In both Trials 2 and 3, the proportion of patients with SLE achieving an SRI-4 response, as defined for the primary endpoint, was significantly higher in the group receiving Benlysta 10 mg/kg plus standard therapy than in the group receiving placebo plus standard therapy. The effect on the SRI-4 was not consistently significantly different for patients receiving Benlysta 1 mg/kg plus standard therapy relative to placebo plus standard therapy in both trials. The 1-mg/kg dose is not recommended. The trends in comparisons between the treatment groups for the rates of response for the individual components of the endpoint were generally consistent with that of the SRI-4 (Table 4). At Week 76 in Trial 2, the SRI-4 response rate with Benlysta 10 mg/kg was not significantly different from that of placebo (39% and 32%, respectively).

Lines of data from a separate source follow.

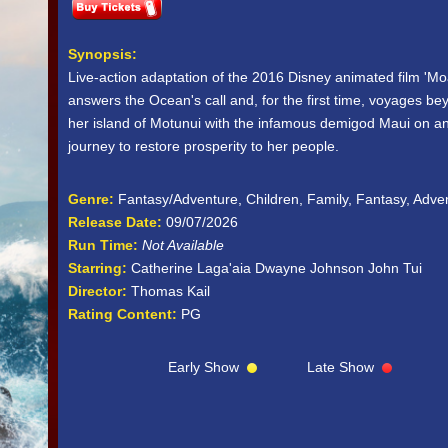
Synopsis:
Live-action adaptation of the 2016 Disney animated film '
answers the Ocean's call and, for the first time, voyages be
her island of Motunui with the infamous demigod Maui on an
journey to restore prosperity to her people.
Genre:
Fantasy/Adventure, Children, Family, Fantasy, Adve
Release Date:
09/07/2026
Run Time:
Not Available
Starring:
Catherine Laga'aia Dwayne Johnson John Tui
Director:
Thomas Kail
Rating Content:
PG
Early Show
Late Show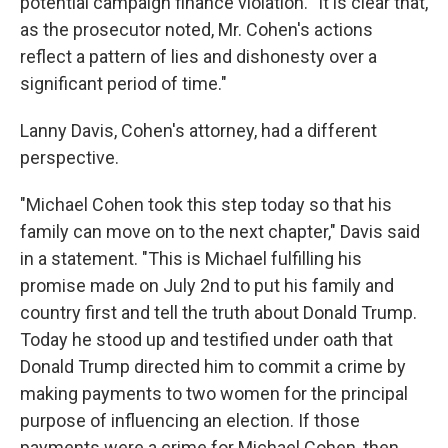
potential campaign finance violation. "It is clear that,
as the prosecutor noted, Mr. Cohen's actions
reflect a pattern of lies and dishonesty over a
significant period of time."
Lanny Davis, Cohen's attorney, had a different
perspective.
"Michael Cohen took this step today so that his
family can move on to the next chapter," Davis said
in a statement. "This is Michael fulfilling his
promise made on July 2nd to put his family and
country first and tell the truth about Donald Trump.
Today he stood up and testified under oath that
Donald Trump directed him to commit a crime by
making payments to two women for the principal
purpose of influencing an election. If those
payments were a crime for Michael Cohen, then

Table 4. Clinical Response Rate in Patients with SLE after 52 Weeks of Treatment
Trial 2 Trial 3
a Patients dropping out of the trial early or experiencing certain increases in background medication were considered as failures in these analyses. In both trials, a higher proportion of placebo patients were considered as failures for this reason compared with the groups receiving Benlysta.
b The 1-mg/kg dose is not recommended.

Response

Placebo +

Standard Therapy

(n = 275)

Benlysta

1 mg/kg + Standard Therapyb

(n = 271)

Benlysta

10 mg/kg + Standard Therapy

(n = 273)

Placebo +

Standard Therapy

(n = 287)

Benlysta

1 mg/kg + Standard Therapyb

(n = 288)

Benlysta

10 mg/kg + Standard Therapy

(n = 290)

SLE Responder Index-4 (SRI-4)a

34%

41%

(P = 0.104)

43%

(P = 0.021)

44%

51%

(P = 0.013)

58%

(P <0.001)

Odds Ratio

(95% CI) vs. placebo

1.3

(0.9, 1.9)

1.5

(1.1, 2.2)

1.6

(1.1, 2.2)

1.8

(1.3, 2.6)

Components of SLE Responder Index-4 (SRI-4)

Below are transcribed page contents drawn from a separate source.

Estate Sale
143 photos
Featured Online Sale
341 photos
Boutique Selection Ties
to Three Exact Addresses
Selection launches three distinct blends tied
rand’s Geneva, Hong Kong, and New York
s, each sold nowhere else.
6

Percent of patients with reduction in SELENA-SLEDAI ≥4

36%

43%

47%

46%

53%

58%

Percent of patients with no worsening by BILAG index

65%

75%

69%

73%

79%

81%

Percent of patients with no worsening by PGA

63%

73%

69%

69%

79%

80%

The reduction in disease activity seen in the SRI-4 was related primarily to improvement in the most commonly involved organ systems; namely, mucocutaneous, musculoskeletal, and immune.

Effect in Black/African-American Patients

Exploratory sub-group analyses of SRI-4 response rate in black patients (n = 148) were performed. The SRI-4 response rate in black patients in groups receiving Benlysta plus standard therapy was less than that in the group receiving placebo plus standard therapy (22/50 or 44% for placebo, 15/48 or 31% for Benlysta 1 mg/kg, and 18/50 or 36% for Benlysta 10 mg/kg). Although no definitive conclusion can be drawn from this subgroup analysis, caution should be used when considering treatment with Benlysta in black/African-American patients.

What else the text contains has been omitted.